Spec coverage (against the agreed proposal):

  • Focused report isolating problem name classes → Task 4 writes review/unresolved-names.csv with a category column; categories defined in Task 2 classify_name. ✓
  • Fix ambiguous over-flagging of First Surname → Task 2 AMBIGUOUS_PAIR requires both tokens in the given-name set; Mieze SchefoldRESOLVABLE (tested). ✓
  • Distinguish "not fully known" (unknown/single-token/relational/collective/prose) from "can't split cleanly" (ambiguous_pair) → all are NameClass values, each its own category column value. ✓
  • Per-category counts in summary → Task 4 stats. ✓
  • Senders covered too (not just receivers) → classification happens in resolve_one, which both resolve_sender and resolve_receivers call. ✓

Placeholder scan: No TBD/TODO; every code step has complete code. The README replacement gives the exact row text.

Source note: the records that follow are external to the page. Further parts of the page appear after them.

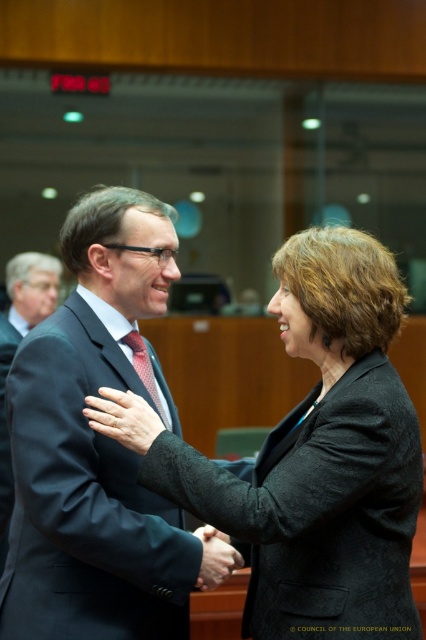 Does dark blue suit at center have a smaller size compared to black suit at center?

No, dark blue suit at center is not smaller than black suit at center.

Is dark blue suit at center positioned before black suit at center?

Yes, it is in front of black suit at center.

Is point (55, 348) farther from camera compared to point (40, 294)?

No, it is in front of (40, 294).

At what (x,y) coordinates should I click in order to perform the action: click on dark blue suit at center. Please return your answer as a coordinate pair (x, y). Looking at the image, I should click on (85, 500).

Who is positioned more to the right, black suit at center or matte black suit at center?

Positioned to the right is matte black suit at center.

Can you confirm if black suit at center is positioned to the right of matte black suit at center?

No, black suit at center is not to the right of matte black suit at center.

Does point (0, 426) lie behind point (137, 438)?

Yes, it is.

You are a GUI agent. You are given a task and a screenshot of the screen. Output one action in this format:
    pyautogui.click(x=<x>, y=<y>)
    Task: Click on the black suit at center
    The image size is (426, 640).
    Given the screenshot: What is the action you would take?
    pyautogui.click(x=17, y=348)

This screenshot has height=640, width=426. What do you see at coordinates (17, 348) in the screenshot?
I see `black suit at center` at bounding box center [17, 348].

Is point (6, 451) closer to viewer compared to point (209, 532)?

No, it is not.

Does point (28, 282) come behind point (198, 582)?

Yes, point (28, 282) is behind point (198, 582).

At what (x,y) coordinates should I click in order to perform the action: click on black suit at center. Please return your answer as a coordinate pair (x, y). Looking at the image, I should click on (17, 348). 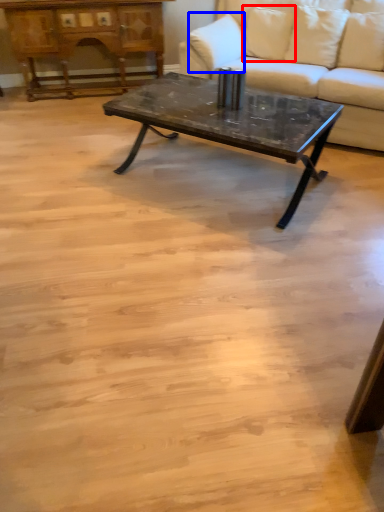 Question: Which object is closer to the camera taking this photo, pillow (highlighted by a red box) or pillow (highlighted by a blue box)?

Choices:
 (A) pillow
 (B) pillow

Answer: (B)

Type consistency: NameClass (StrEnum) defined Task 2; classify_name(raw, given_names) and build_given_names(register, extra) signatures used consistently in Task 4; ResolutionContext(alias_index, name_overrides, given_names=…) matches the new __init__; self.unresolved is list[tuple] of (raw, category, source_row) and read with that shape in both the report and the stats. str(category) yields the StrEnum value (e.g. "ambiguous_pair"), matching the stat comparisons and the test assertions.

Cross-task green: Task 4 deliberately bundles the persons.py + normalize.py + test changes into one commit because removing ctx.ambiguous breaks its consumer otherwise — no red commit is left behind (lesson from the prior build).

Out of scope (future): Spanish month names + Mon DD-YYYY date form (separate date-parser enhancement); promoting unresolved rows into a document-level needs_review flag; auto-splitting confirmed ambiguous_pair entries via overrides.